### Try it
Below are records to print word for word; include none of their pictures.

=== Exercise data ===

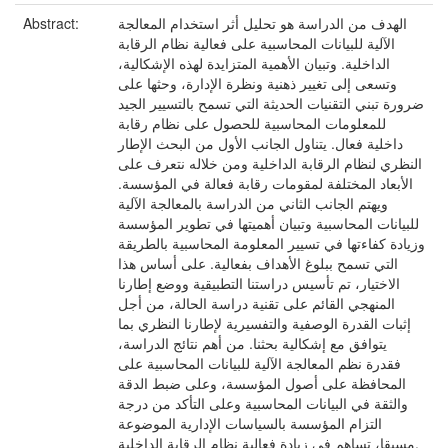
الهدف من الدراسة هو تحليل أثر استخدام المعالجة
Abstract:
الآلية للبيانات المحاسبية على فعالية نظام الرقابة
الداخلية. وتبيان الأهمية المتزايدة لهذه الإشكالية،
وتسعى إلى تغيير ذهنية ونظرة الإدارة، وحثها على
ضرورة تبني التقنيات الحديثة التي تسمح بالتسيير الجيد
للمعلومات المحاسبية للحصول على نظام رقابة
داخلية فعال. يتناول الجانب الأول من البحث الإطار
النظري لنظام الرقابة الداخلية ومن خلاله نتعرف على
الأبعاد المختلفة لمقومات رقابة فعالة في المؤسسة.
ويهتم الجانب الثاني من الدراسة بالمعالجة الآلية
للبيانات المحاسبية وتبيان أهميتها في تطوير المؤسسة
وزيادة كفاءتها في تسيير المعلومة المحاسبية بالطريقة
التي تسمح ببلوغ الأهداف بفعالية. على أساس هذا
الاختيار، تم تأسيس دراستنا التطبيقية ووضع إطارنا
المنهجي القائم على تقنية دراسة الحالة، من أجل
إثبات القدرة الوصفية والتفسيرية لإطارنا النظري بما
يتوافق مع إشكالية بحثنا. من أهم نتائج الدراسة،
فقدرة نظم المعالجة الآلية للبيانات المحاسبية على
المحافظة على أصول المؤسسة، وعلى ضبط الدقة
والثقة في البيانات المحاسبية وعلى التأكد من درجة
التزام المؤسسة بالسياسات الإدارية الموضوعة
مسبقا، تساهم في زيادة فعالية نظام الرقابة الداخلية.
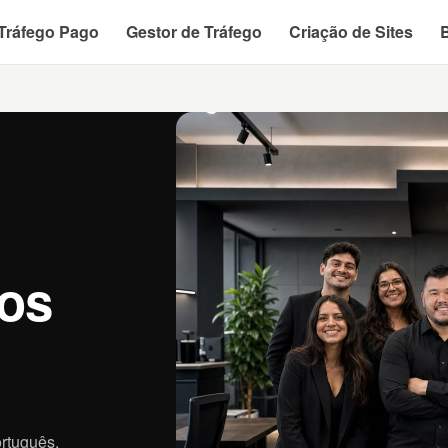
Tráfego Pago
Gestor de Tráfego
Criação de Sites
ros
rtuguês.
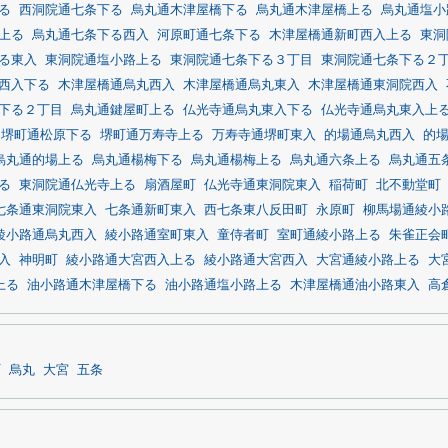
る
西洞院通七条下る
烏丸通木津屋橋下る
烏丸通木津屋橋上る
烏丸通塩小
上る
烏丸通七条下る西入
河原町通七条下る
木津屋橋通新町西入上る
東洞
る東入
東洞院通塩小路上る
東洞院通七条下る３丁目
東洞院通七条下る２
西入下る
木津屋橋通烏丸西入
木津屋橋通烏丸東入
木津屋橋通東洞院西入
下る２丁目
烏丸通鍵屋町上る
仏光寺通烏丸東入下る
仏光寺通烏丸東入上
堺町通松原下る
堺町通万寿寺上る
万寿寺通堺町東入
的場通烏丸西入
的
烏丸通的場上る
烏丸通楊梅下る
烏丸通楊梅上る
烏丸通六条上る
烏丸通五
る
東洞院通仏光寺上る
扇酒屋町
仏光寺通東洞院東入
稲荷町
北不動堂町
七条通東洞院東入
七条通新町東入
西七条東八反田町
永原町
柳馬場通綾小
綾小路通烏丸西入
綾小路通室町東入
童侍者町
室町通綾小路上る
朱雀正会
入
神明町
綾小路通大宮西入上る
綾小路通大宮西入
大宮通綾小路上る
大
上る
油小路通木津屋橋下る
油小路通塩小路上る
木津屋橋通油小路東入
高
町
烏丸
大宮
五条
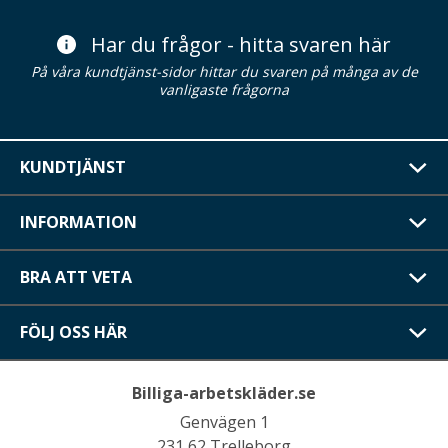
Har du frågor - hitta svaren här
På våra kundtjänst-sidor hittar du svaren på många av de
vanligaste frågorna
KUNDTJÄNST
INFORMATION
BRA ATT VETA
FÖLJ OSS HÄR
Billiga-arbetskläder.se
Genvägen 1
231 62 Trelleborg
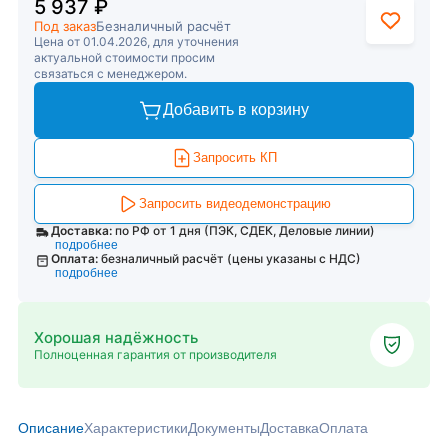
5 937 ₽
Под заказ
Безналичный расчёт
Цена от 01.04.2026, для уточнения
актуальной стоимости просим
связаться с менеджером.
Добавить в корзину
Запросить КП
Запросить видеодемонстрацию
Доставка:
по РФ от 1 дня (ПЭК, СДЕК, Деловые линии)
подробнее
Оплата:
безналичный расчёт (цены указаны с НДС)
подробнее
Хорошая надёжность
Полноценная гарантия от производителя
Описание
Характеристики
Документы
Доставка
Оплата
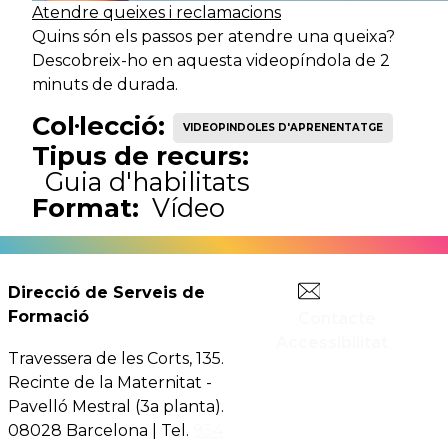
Atendre queixes i reclamacions
Quins són els passos per atendre una queixa?
Descobreix-ho en aquesta videopíndola de 2
minuts de durada.
Col·lecció:
VIDEOPINDOLES D'APRENENTATGE
Tipus de recurs:
Guia d'habilitats
Format:
Vídeo
Direcció de Serveis de
Formació
Contacte
Accessibilitat
Travessera de les Corts, 135.
Recinte de la Maternitat -
Pavelló Mestral (3a planta).
08028 Barcelona | Tel.
934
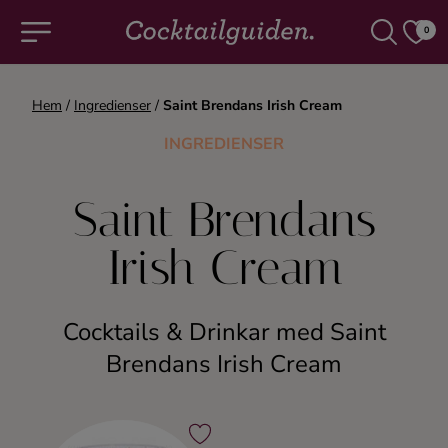
0
Hem
/
Ingredienser
/
Saint Brendans Irish Cream
COCKTAILS & DRINKAR
INGREDIENSER
Alla cocktails & drinkar
Saint Brendans
Alkoholfritt
Irish Cream
Champagne
Cocktails & Drinkar med Saint
Cocktails
Brendans Irish Cream
Gin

===

### Finished exercise
الهدف من الدراسة هو تحليل أثر استخدام المعالجة
Abstract:
الآلية للبيانات المحاسبية على فعالية نظام الرقابة
الداخلية. وتبيان الأهمية المتزايدة لهذه الإشكالية،
وتسعى إلى تغيير ذهنية ونظرة الإدارة، وحثها على
ضرورة تبني التقنيات الحديثة التي تسمح بالتسيير الجيد
للمعلومات المحاسبية للحصول على نظام رقابة
داخلية فعال. يتناول الجانب الأول من البحث الإطار
النظري لنظام الرقابة الداخلية ومن خلاله نتعرف على
الأبعاد المختلفة لمقومات رقابة فعالة في المؤسسة.
ويهتم الجانب الثاني من الدراسة بالمعالجة الآلية
للبيانات المحاسبية وتبيان أهميتها في تطوير المؤسسة
وزيادة كفاءتها في تسيير المعلومة المحاسبية بالطريقة
التي تسمح ببلوغ الأهداف بفعالية. على أساس هذا
الاختيار، تم تأسيس دراستنا التطبيقية ووضع إطارنا
المنهجي القائم على تقنية دراسة الحالة، من أجل
إثبات القدرة الوصفية والتفسيرية لإطارنا النظري بما
يتوافق مع إشكالية بحثنا. من أهم نتائج الدراسة،
فقدرة نظم المعالجة الآلية للبيانات المحاسبية على
المحافظة على أصول المؤسسة، وعلى ضبط الدقة
والثقة في البيانات المحاسبية وعلى التأكد من درجة
التزام المؤسسة بالسياسات الإدارية الموضوعة
مسبقا، تساهم في زيادة فعالية نظام الرقابة الداخلية.
Tráfego Pago
Gestor de Tráfego
Criação de Sites
ros
rtuguês.
る
西洞院通七条下る
烏丸通木津屋橋下る
烏丸通木津屋橋上る
烏丸通塩小
上る
烏丸通七条下る西入
河原町通七条下る
木津屋橋通新町西入上る
東洞
る東入
東洞院通塩小路上る
東洞院通七条下る３丁目
東洞院通七条下る２
西入下る
木津屋橋通烏丸西入
木津屋橋通烏丸東入
木津屋橋通東洞院西入
下る２丁目
烏丸通鍵屋町上る
仏光寺通烏丸東入下る
仏光寺通烏丸東入上
堺町通松原下る
堺町通万寿寺上る
万寿寺通堺町東入
的場通烏丸西入
的
烏丸通的場上る
烏丸通楊梅下る
烏丸通楊梅上る
烏丸通六条上る
烏丸通五
る
東洞院通仏光寺上る
扇酒屋町
仏光寺通東洞院東入
稲荷町
北不動堂町
七条通東洞院東入
七条通新町東入
西七条東八反田町
永原町
柳馬場通綾小
綾小路通烏丸西入
綾小路通室町東入
童侍者町
室町通綾小路上る
朱雀正会
入
神明町
綾小路通大宮西入上る
綾小路通大宮西入
大宮通綾小路上る
大
上る
油小路通木津屋橋下る
油小路通塩小路上る
木津屋橋通油小路東入
高
町
烏丸
大宮
五条
Har du frågor - hitta svaren här
På våra kundtjänst-sidor hittar du svaren på många av de
vanligaste frågorna
KUNDTJÄNST
INFORMATION
BRA ATT VETA
FÖLJ OSS HÄR
Billiga-arbetskläder.se
Genvägen 1
231 62 Trelleborg
5 937 ₽
Под заказ
Безналичный расчёт
Цена от 01.04.2026, для уточнения
актуальной стоимости просим
связаться с менеджером.
Добавить в корзину
Запросить КП
Запросить видеодемонстрацию
Доставка:
по РФ от 1 дня (ПЭК, СДЕК, Деловые линии)
подробнее
Оплата:
безналичный расчёт (цены указаны с НДС)
подробнее
Хорошая надёжность
Полноценная гарантия от производителя
Описание
Характеристики
Документы
Доставка
Оплата
Atendre queixes i reclamacions
Quins són els passos per atendre una queixa?
Descobreix-ho en aquesta videopíndola de 2
minuts de durada.
Col·lecció:
VIDEOPINDOLES D'APRENENTATGE
Tipus de recurs:
Guia d'habilitats
Format:
Vídeo
Direcció de Serveis de
Formació
Contacte
Accessibilitat
Travessera de les Corts, 135.
Recinte de la Maternitat -
Pavelló Mestral (3a planta).
08028 Barcelona | Tel.
934
0
Hem
/
Ingredienser
/
Saint Brendans Irish Cream
COCKTAILS & DRINKAR
INGREDIENSER
Alla cocktails & drinkar
Saint Brendans
Alkoholfritt
Irish Cream
Champagne
Cocktails & Drinkar med Saint
Cocktails
Brendans Irish Cream
Gin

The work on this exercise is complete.